Solas Interview for PEP Podcast: (Persuasive Evangelism Podcast)
1) You’ve moved into a life of hospital chaplaincy work. That’s an important part of the church’s work across the country – but something that probably doesn’t get much attention. Why did you go down that route, rather than a more conventional parish or congregational ministry?
I actually had a phobia about Hospitals. In Ordinand training, I dreaded the ‘Chaplaincy’ placement. I’ had been in Hospital for 8 months age 23 after a serious RTA. It left me paralysed. When I was in the Spinal Injuries Unit, the Chaplains visited. They were a great support, pastoral, spiritual and relational. Fast Fwd to my Curacy and there was a Hospice & a Hospital in the Parish and my ‘training Vicar’ suggested I volunteer as a healthcare Chaplain as part of my ministerial formation. At the end of 3 years as a curate, I realised the two areas that enlivened me were - 1. Mission work and 2. Chaplaincy.
An opportunity opened up at Leeds Teaching Hospitals under Rev Dr Chris Swift. I studied for a MTh (Chaplaincy) at Cardiff University (2010).
2) Can hospital chaplaincy be genuinely evangelistic, as you have mentioned proselytising is not allowed in many settings (but you can answer faith-led questions)? (In pastoral contexts the church is looking after its own, rather than reaching out beyond its own members). Generic ward visits ViP.
Wisdom, humility, gentleness, kindness are all important traits of a good a Hospital Chaplain. Being bold, confident, mansplaining faith are not what Healthcare chaplaincy is about (that’s rude).

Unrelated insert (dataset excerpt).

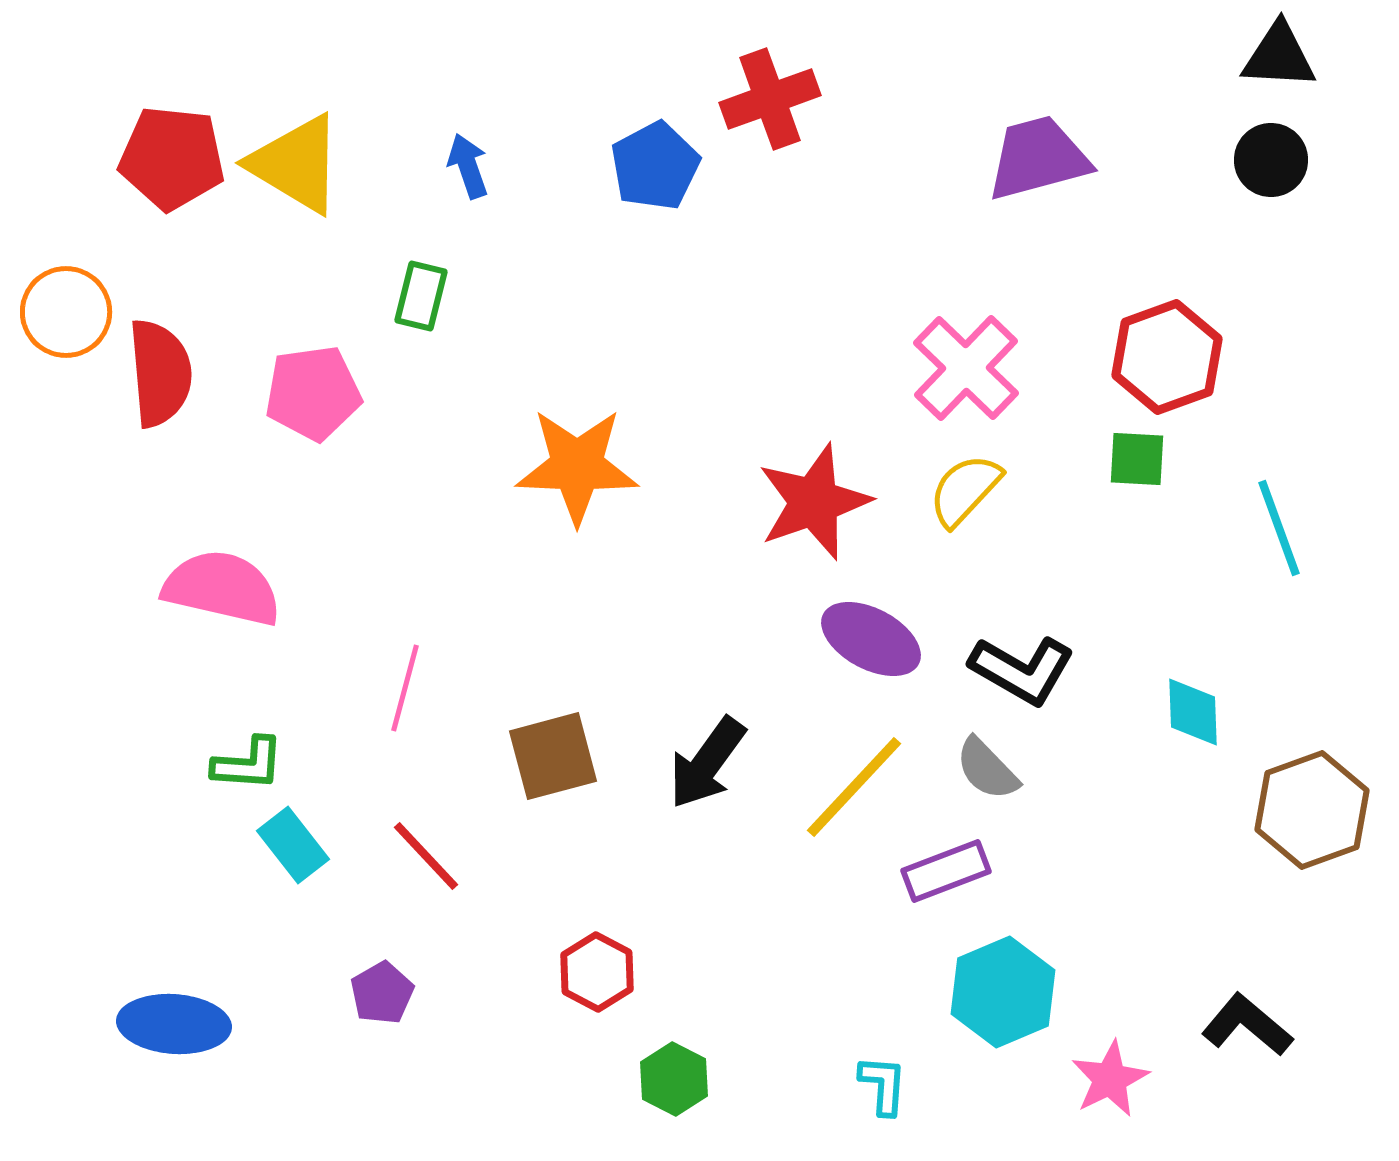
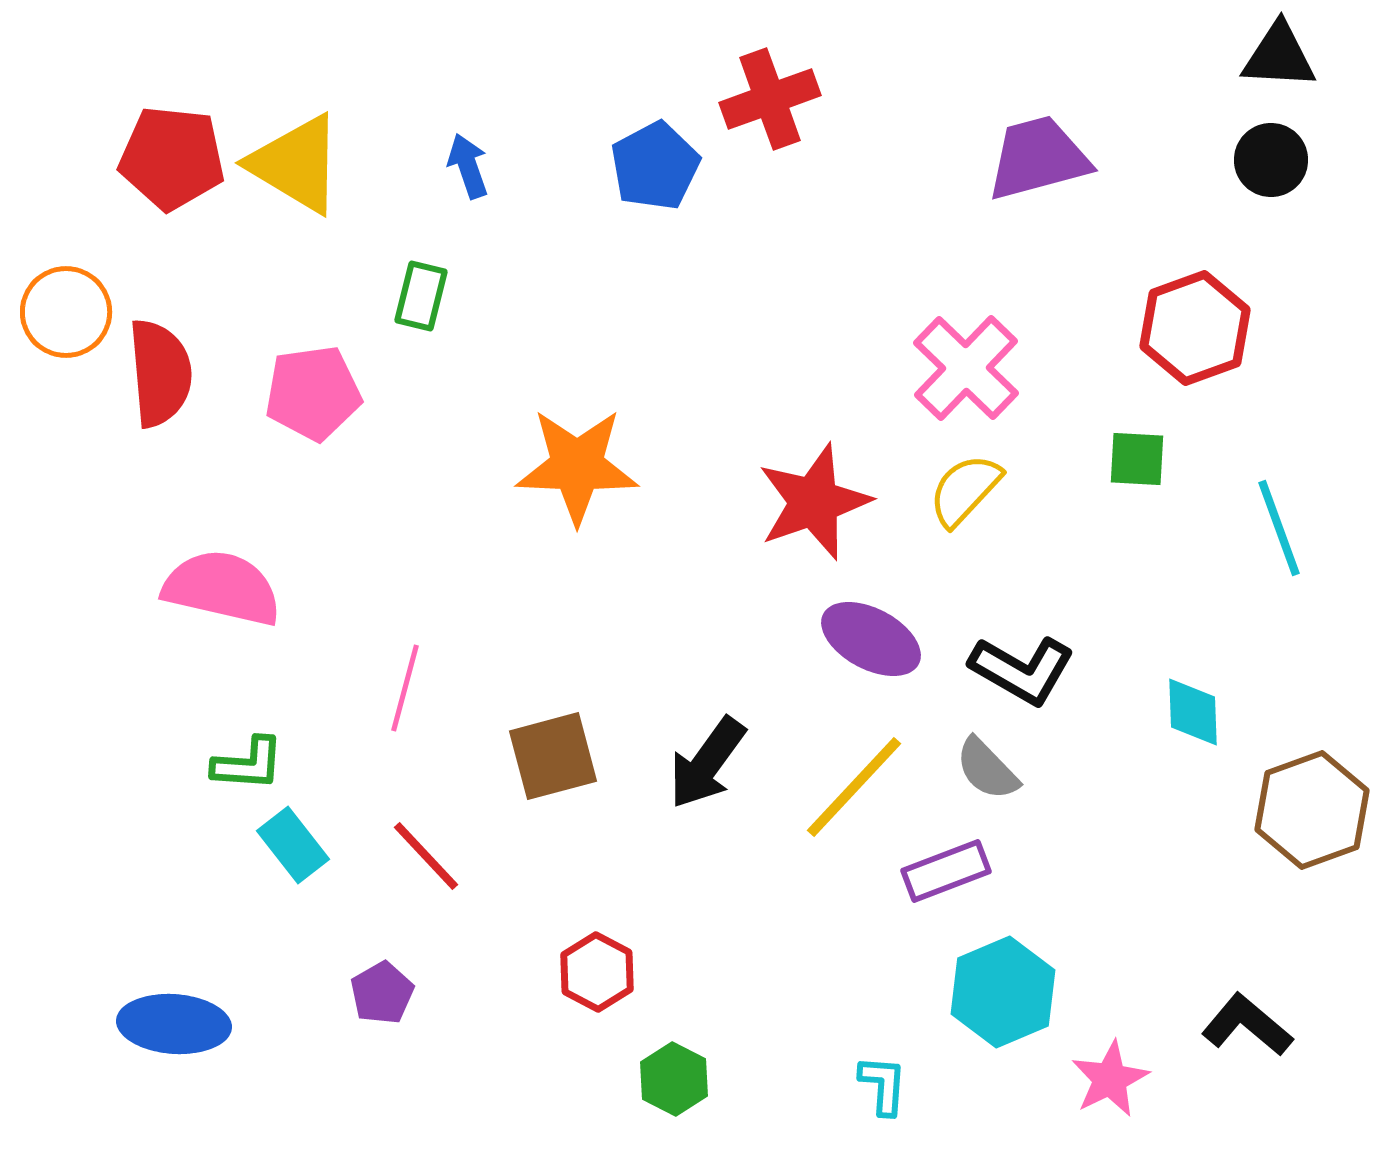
red hexagon at (1167, 357): moved 28 px right, 29 px up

Having a hidden agenda of converting would be an abuse of your role as Chaplain. Patients are vulnerable adults, the chaplain can’t have an agenda of proselytising (that’s abuse). By listening and responding to things they may bring up, it can lead to people turning to our Lord Jesus at their time of need.

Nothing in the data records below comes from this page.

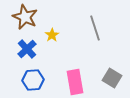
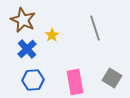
brown star: moved 2 px left, 3 px down
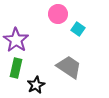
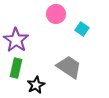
pink circle: moved 2 px left
cyan square: moved 4 px right
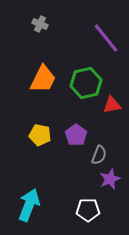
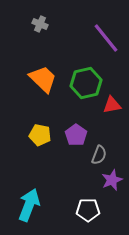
orange trapezoid: rotated 72 degrees counterclockwise
purple star: moved 2 px right, 1 px down
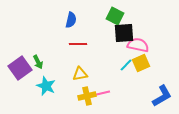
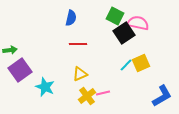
blue semicircle: moved 2 px up
black square: rotated 30 degrees counterclockwise
pink semicircle: moved 22 px up
green arrow: moved 28 px left, 12 px up; rotated 72 degrees counterclockwise
purple square: moved 2 px down
yellow triangle: rotated 14 degrees counterclockwise
cyan star: moved 1 px left, 1 px down
yellow cross: rotated 24 degrees counterclockwise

3) You mention small acts of kindness being part of your role. Can you say more about that and do you think those more important than people realise?
There’s no formula but, responding to each situation, Matt 5:41 ‘Go the extra mile.’ Eg clean glasses. Eg Notice their cards and drawings on their bedside table – show genuine interest, invite them to tell the story of their family. Eg Chelsea flag – MS patient ‘Matt’ opened the door to beautiful encounters & prayer and a good preparation for End of Life. Being tactile is important when appropriate – eg holding hand in comfort.
4) What are some of the joys and challenges of Chaplaincy work?
Special Encounters – draw alongside people at time of need. Trust is very important. Chaplains in partnership with Staff on MDTs & Training is vital. MDT = Multi Disciplinary Teams. Chaplains can reach out to Christians on staff (eg KB’s Prayer Blog) encourage them in their witness.
There are many Challenges. NHS cut backs. Some staff who have no faith think chaplaincy is a waste of space. Nat Sec Soc & Brit Hu Assn don’t believe Chaplaincy should be spiritual caring (just pastoral).
5) What have been the highlights of this kind of ministry for you? Are there any stories of people coming to faith you can share?
Donald a feisty businessman – ‘I should be alright when I get to the other side.’ ‘It’s not about what you have done, it’s about what Jesus has done for you!’
Peter Smith. Sometimes you just connect, a chemistry. I took HC to ‘lady friend’ on another ward and she asked me to visit Peter. A beautiful friendship ensued.
6) What are the sensitivities of sharing your faith with the sick and vulnerable. Obviously Christians believe that people are more than their physical bodies and loving people holistically will mean looking after their souls as well as their physical and medical needs – and for us that means sharing the life and hope that we have found in Christ. Equally we don’t want to exploit people’s vulnerabilities in a manipulative way. How do we get that right? What are some eg’s of best -practice in that area?
Chaplain sees themselves as part of the multidisciplinary teams that provide holistic care to each patient. The whole person is body, mind spirit intertwined. A good chaplain will work with the ward staff, pausing to check-in with charge nurse, eg saying ‘I am going to visit Mrs S in D bay, anything I should know before I visit?’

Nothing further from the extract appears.